Surprise! Charter Schools are Public Entities
The definition of a charter school just got a little bit clearer, at least by Franklin County Judge John Bender’s latest summary judgment. Bender is the judge in the White Hat Management case, in which 10 of White Hat’s school boards sued White Hat in order to get a peek at the management company’s financial records. White Hat is one of the biggest for-profit charter school operators in Ohio, running about 45 schools in five states, most of them in Ohio.
The school boards say they can’t govern their schools if they don’t know how the money is spent, since they have to turn over at least 95 percent of the funds the school gets to White Hat. On the other hand, White Hat says they comply with everything state law requires of them, and since they’re a privately held company they don’t have to disclose all the details.
Well, last week Judge John Bender issued a decision in which he said charter schools accept public funds and so are public entities. He went on to say that a charter school’s governing authority and management company (in this case, White Hat) are public officials. The implication of this is that the governing authority and management company are subject to the same public records law as other public entities and thus must release the same information about their operations as traditional public schools.
April Hart, the lawyer representing the school boards, wrote in an e-mail that she was “ecstatic” to read the judgment. This is what she had to say:
The Court articulated a very precise opinion on how the Charter School statutes should be interpreted. Judge Bender’s Opinion lays out the correct structure that Ohio is missing here- which is an agency relationship between the Governing Authority as the fiduciary and the Management Company as the agent-not the other way around.

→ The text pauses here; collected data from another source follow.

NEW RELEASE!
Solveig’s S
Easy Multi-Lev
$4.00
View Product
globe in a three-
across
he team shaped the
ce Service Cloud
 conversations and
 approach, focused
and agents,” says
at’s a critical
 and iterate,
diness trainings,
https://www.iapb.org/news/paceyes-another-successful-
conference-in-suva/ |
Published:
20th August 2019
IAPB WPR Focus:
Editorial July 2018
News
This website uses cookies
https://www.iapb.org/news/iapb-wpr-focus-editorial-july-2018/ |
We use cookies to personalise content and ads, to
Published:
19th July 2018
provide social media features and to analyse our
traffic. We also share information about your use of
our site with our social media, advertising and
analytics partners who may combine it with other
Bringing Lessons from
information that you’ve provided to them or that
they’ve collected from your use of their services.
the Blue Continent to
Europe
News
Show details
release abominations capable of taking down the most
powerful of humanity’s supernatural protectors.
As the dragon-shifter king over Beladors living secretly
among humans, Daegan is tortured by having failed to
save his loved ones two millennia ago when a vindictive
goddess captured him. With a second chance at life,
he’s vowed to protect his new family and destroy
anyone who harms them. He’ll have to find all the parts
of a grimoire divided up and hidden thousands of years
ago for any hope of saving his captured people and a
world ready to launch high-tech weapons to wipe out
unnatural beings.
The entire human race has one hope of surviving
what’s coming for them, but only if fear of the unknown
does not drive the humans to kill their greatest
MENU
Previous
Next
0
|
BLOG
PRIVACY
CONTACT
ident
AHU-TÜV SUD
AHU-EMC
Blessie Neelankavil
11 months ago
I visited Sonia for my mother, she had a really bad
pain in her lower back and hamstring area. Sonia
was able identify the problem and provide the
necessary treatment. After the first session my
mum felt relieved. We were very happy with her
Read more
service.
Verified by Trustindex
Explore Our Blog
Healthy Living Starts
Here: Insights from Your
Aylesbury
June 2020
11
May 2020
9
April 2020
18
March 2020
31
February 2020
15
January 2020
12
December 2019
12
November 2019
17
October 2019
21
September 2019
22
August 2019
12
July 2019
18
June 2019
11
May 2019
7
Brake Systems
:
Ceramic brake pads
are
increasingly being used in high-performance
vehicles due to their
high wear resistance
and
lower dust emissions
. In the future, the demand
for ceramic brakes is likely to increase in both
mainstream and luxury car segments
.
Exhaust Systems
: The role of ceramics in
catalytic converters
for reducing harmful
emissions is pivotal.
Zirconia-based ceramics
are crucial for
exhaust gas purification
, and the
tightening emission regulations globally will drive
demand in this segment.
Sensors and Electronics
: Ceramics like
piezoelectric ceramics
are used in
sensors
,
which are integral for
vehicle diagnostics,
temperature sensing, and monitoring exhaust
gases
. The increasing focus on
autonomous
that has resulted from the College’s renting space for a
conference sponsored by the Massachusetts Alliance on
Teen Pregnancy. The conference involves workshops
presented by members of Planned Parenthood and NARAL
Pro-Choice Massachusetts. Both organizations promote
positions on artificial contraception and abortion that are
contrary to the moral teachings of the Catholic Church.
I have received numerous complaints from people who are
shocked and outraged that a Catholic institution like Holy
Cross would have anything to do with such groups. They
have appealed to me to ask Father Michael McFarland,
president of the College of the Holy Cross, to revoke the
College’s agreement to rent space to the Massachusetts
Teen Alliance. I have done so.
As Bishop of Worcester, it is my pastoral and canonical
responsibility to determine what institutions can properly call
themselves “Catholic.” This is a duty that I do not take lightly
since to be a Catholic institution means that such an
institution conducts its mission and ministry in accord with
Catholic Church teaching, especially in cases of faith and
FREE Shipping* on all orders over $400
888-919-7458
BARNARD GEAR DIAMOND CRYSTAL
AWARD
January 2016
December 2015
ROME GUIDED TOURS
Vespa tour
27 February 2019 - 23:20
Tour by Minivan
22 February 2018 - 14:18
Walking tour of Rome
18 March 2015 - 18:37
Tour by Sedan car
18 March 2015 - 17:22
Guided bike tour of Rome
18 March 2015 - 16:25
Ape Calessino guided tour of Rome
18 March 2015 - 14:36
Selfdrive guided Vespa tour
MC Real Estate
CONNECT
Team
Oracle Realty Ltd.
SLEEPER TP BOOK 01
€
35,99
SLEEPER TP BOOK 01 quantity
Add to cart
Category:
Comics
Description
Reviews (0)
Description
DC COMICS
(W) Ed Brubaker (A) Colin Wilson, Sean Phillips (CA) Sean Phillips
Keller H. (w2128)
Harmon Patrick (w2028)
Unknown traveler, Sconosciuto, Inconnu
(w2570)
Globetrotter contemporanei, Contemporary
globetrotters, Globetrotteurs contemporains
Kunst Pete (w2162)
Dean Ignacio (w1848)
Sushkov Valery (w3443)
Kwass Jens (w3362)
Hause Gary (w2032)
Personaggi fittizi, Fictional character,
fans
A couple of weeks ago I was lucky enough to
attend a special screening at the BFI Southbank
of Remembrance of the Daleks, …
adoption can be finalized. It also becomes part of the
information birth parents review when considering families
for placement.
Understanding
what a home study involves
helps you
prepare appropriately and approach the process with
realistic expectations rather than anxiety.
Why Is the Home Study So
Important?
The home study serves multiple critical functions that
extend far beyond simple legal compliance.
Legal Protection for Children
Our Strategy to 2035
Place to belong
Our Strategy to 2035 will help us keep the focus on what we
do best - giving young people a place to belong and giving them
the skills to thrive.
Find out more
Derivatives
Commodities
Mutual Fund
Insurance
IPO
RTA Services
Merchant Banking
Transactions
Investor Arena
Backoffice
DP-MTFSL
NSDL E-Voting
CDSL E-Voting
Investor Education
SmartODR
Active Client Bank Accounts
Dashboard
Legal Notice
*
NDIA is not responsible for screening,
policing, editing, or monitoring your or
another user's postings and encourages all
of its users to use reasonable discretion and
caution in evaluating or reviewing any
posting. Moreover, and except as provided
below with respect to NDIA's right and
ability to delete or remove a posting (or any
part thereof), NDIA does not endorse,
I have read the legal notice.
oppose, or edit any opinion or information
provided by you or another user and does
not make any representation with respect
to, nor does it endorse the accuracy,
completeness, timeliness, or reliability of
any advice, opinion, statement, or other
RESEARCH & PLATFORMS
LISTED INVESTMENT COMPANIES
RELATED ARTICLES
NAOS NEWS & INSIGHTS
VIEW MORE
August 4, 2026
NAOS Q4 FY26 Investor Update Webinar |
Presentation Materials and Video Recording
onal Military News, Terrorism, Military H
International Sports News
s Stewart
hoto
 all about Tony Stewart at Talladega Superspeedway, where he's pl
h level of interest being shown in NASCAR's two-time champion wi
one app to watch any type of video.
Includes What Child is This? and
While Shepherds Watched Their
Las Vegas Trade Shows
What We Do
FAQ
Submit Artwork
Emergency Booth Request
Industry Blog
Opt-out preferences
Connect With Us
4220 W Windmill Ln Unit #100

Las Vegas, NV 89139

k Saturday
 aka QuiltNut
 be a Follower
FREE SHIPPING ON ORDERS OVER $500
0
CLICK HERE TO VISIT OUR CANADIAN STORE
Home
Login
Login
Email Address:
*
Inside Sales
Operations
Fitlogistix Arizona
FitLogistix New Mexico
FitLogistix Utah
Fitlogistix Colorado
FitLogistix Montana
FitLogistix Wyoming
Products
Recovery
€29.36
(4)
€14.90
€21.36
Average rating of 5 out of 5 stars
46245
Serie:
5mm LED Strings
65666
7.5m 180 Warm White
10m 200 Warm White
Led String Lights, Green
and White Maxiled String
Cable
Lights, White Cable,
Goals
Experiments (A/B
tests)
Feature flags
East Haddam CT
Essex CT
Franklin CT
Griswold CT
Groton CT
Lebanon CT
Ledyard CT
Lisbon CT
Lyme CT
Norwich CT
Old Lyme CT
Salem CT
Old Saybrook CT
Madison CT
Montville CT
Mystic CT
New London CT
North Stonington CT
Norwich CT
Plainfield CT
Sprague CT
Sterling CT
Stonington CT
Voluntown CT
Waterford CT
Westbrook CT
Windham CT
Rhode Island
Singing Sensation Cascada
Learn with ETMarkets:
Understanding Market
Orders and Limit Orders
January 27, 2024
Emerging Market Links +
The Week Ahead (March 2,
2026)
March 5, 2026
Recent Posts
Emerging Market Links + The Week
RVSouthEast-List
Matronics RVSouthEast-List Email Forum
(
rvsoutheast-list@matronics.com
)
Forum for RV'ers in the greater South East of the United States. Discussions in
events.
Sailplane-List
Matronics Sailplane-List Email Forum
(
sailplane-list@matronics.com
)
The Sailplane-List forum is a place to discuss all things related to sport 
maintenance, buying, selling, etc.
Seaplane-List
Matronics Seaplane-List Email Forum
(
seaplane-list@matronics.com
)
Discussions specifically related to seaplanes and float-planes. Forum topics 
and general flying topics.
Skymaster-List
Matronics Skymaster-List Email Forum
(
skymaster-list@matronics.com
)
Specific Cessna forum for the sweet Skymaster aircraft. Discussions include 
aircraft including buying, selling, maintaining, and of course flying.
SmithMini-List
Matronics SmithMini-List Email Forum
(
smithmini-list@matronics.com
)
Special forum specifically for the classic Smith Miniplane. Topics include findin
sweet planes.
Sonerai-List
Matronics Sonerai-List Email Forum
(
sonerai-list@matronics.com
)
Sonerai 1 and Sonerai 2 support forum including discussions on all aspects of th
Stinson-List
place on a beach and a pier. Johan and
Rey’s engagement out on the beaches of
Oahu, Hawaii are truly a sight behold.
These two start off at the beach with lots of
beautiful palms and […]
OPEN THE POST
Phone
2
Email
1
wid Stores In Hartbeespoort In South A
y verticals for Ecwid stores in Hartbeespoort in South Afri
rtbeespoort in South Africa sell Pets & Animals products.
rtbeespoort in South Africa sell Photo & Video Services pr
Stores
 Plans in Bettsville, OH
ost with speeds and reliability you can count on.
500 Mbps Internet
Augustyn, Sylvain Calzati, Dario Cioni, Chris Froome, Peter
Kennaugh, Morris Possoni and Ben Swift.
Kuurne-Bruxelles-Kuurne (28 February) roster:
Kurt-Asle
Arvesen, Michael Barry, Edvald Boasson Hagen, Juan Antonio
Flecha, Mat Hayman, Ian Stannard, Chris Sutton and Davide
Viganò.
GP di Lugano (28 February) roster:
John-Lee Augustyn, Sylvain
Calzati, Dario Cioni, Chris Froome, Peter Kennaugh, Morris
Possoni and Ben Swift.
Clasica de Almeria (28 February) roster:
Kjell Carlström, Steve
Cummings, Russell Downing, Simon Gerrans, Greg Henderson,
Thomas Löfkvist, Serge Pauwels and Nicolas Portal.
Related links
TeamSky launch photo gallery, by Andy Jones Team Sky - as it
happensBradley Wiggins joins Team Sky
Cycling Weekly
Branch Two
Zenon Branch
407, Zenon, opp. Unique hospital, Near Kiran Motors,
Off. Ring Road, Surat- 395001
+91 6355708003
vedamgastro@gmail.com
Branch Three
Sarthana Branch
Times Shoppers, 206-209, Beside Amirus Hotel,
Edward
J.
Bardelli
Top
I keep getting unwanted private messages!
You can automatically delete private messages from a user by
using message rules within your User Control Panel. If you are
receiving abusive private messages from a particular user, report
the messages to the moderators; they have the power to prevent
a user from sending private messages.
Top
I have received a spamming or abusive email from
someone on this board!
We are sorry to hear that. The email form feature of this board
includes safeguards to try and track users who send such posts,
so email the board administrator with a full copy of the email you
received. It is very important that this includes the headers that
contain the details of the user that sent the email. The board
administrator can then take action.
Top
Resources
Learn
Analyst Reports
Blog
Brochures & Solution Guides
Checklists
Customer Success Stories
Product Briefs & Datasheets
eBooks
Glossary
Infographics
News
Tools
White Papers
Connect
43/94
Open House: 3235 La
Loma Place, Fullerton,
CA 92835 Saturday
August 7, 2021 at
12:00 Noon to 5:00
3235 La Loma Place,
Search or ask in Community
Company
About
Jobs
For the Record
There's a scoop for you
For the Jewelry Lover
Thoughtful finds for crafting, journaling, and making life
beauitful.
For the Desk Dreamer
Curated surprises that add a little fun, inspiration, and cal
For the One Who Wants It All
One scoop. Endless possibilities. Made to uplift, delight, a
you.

From this Opinion, it holds that Charter schools cannot and should never have, delegated the ultimate decision making authority to a Management Company. The Governing Authority has a statutory duty to oversee programs, employee salaries ect.
The Opinion does not say that a Management Company cannot make a profit. It simply allows for transparency to the Board and the public on what is being spent at the building level versus how much state and federal money is going to a company’s profit margin.
Now perhaps, and I pray the Boards, who are legally entrusted to educate the children can take a long hard look on the best way to spend public dollars to educate its children. It means that students and staff will be more important than markets and profits.
I hope this Opinion resonates throughout Ohio. I hope that legislature and ODE will do its part to ensure laws and guidelines to reign in management companies who are out of control. I know that this Opinion will put many people and organizations out of their comfort zone but if the goal is to truly see progress in education than I’m sorry there has to be growing pains.
But Charles Saxbe, the lawyer representing White Hat Management says not so fast. He said if you read the decision, “it makes some conclusions with respects to the court’s interpretations of the law but hasn’t made any specific findings.”
“The court has asked for supplemental memorandum which we will file and while April Hart and her allies may be quite happy over the decision the court says in its last paragraph ‘there are questions of fact that remain’ and the court is proceeding with the case and everybody needs to file more information so I’m not quite sure why Miss Hart is so elated,” he said.
In other words, this argument is far from over.